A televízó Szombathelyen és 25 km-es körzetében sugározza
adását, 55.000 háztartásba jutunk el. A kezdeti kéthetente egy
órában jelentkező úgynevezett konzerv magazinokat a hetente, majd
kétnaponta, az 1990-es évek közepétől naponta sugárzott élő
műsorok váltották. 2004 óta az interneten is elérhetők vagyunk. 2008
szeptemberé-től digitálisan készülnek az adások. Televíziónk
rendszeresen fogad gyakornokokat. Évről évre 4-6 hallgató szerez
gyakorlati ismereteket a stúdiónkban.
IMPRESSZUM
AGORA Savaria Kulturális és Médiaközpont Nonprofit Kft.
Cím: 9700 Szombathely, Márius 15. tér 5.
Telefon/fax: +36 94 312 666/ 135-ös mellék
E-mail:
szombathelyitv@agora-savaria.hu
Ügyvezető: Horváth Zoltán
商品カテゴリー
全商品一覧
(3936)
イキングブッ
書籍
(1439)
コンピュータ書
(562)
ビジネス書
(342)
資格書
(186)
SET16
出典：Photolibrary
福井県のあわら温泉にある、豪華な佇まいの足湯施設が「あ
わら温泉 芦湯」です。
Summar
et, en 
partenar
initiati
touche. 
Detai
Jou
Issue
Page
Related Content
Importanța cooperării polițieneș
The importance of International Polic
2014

══════════

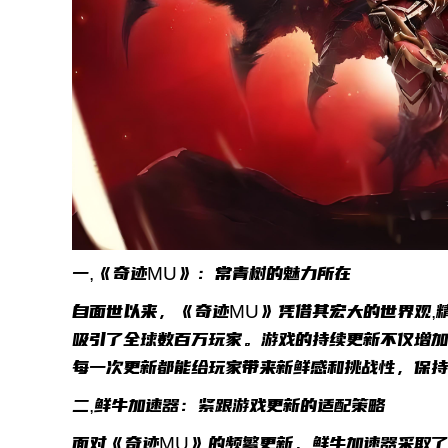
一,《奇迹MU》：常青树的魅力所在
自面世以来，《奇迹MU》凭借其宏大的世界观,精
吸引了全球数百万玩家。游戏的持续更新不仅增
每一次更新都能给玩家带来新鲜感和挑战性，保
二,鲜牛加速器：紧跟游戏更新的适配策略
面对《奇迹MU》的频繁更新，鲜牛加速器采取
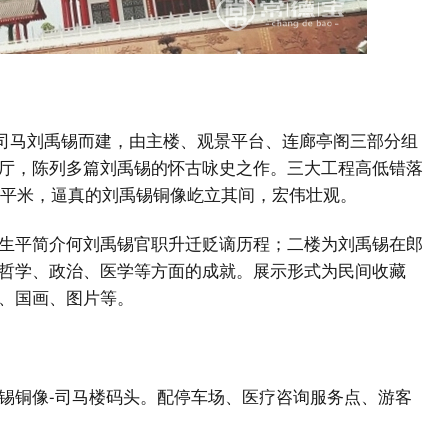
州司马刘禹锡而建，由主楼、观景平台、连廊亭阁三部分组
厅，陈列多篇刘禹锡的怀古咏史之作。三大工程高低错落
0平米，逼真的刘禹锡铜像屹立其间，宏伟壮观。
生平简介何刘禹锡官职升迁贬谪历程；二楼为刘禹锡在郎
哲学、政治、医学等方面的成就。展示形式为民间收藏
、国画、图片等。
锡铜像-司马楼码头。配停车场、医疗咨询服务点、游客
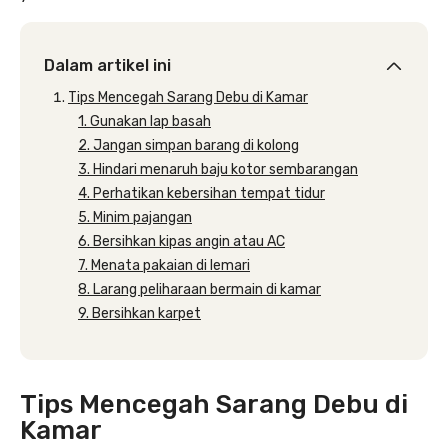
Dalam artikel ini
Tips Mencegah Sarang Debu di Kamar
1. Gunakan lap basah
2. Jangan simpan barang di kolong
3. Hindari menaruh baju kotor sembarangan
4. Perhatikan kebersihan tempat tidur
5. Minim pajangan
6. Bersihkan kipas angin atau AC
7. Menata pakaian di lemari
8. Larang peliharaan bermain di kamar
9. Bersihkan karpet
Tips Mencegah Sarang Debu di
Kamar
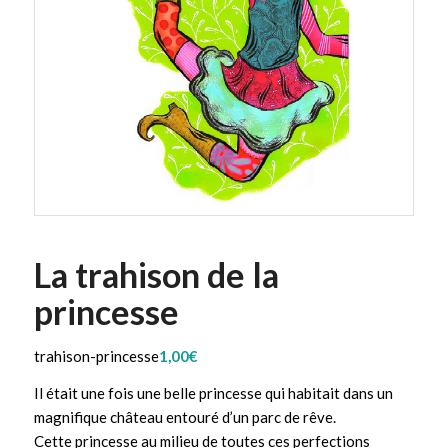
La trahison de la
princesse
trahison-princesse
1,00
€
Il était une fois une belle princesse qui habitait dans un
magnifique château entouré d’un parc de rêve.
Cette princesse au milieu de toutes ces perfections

══════════

Exercise aim: Wherever the string "Bersihkan" appears in a line above, copy that line.

Written reply:
6. Bersihkan kipas angin atau AC
9. Bersihkan karpet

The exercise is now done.